▸ Directions
Below is a block of records. Copy every line in it that contains the word "mathematics".
Material for this exercise START
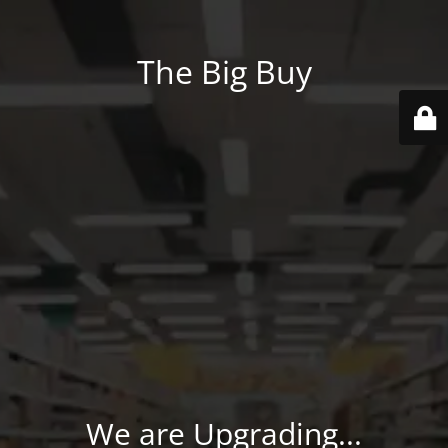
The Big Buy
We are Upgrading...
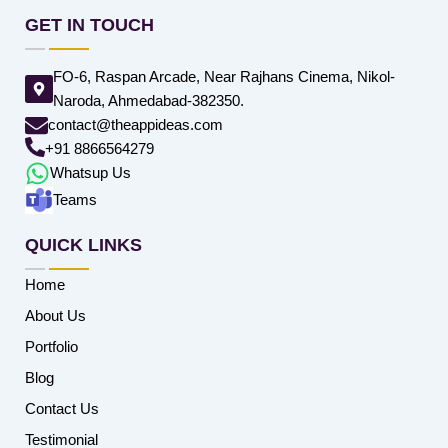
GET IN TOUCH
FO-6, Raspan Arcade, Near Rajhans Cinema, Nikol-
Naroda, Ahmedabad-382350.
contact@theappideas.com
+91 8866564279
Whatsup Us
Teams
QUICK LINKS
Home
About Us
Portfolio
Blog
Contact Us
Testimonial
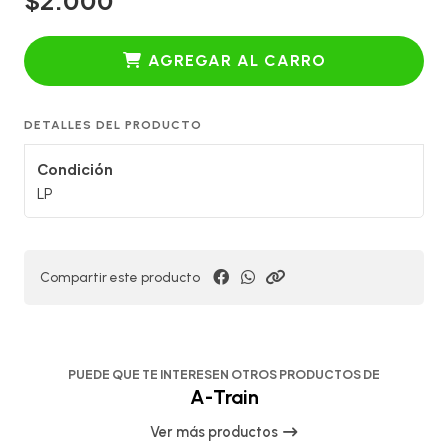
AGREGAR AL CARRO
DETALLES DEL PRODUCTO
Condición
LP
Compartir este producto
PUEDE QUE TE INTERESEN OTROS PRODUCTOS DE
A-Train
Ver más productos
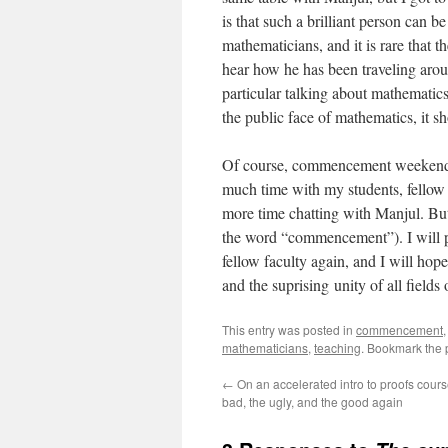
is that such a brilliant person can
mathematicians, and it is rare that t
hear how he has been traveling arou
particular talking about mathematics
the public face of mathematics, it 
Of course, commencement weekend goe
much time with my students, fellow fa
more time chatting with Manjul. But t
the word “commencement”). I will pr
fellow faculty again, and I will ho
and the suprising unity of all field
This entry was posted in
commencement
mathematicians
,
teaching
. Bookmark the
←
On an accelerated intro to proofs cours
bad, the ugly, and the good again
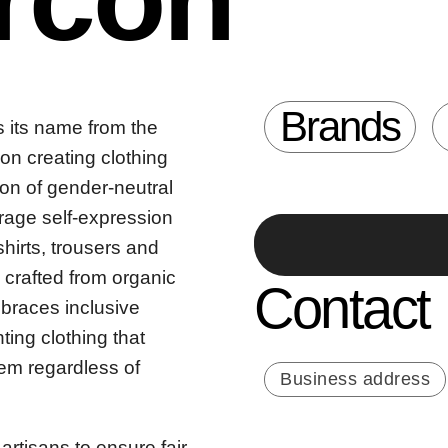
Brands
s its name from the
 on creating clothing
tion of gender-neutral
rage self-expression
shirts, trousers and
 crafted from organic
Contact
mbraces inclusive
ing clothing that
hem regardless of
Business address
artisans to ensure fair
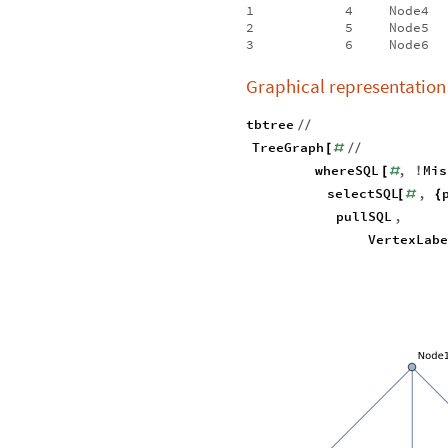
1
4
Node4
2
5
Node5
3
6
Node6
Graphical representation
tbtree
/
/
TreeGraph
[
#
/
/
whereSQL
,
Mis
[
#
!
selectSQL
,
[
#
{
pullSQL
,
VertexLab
Material for this exercise END
▸ Answer below
particular talking about mathematics
the public face of mathematics, it 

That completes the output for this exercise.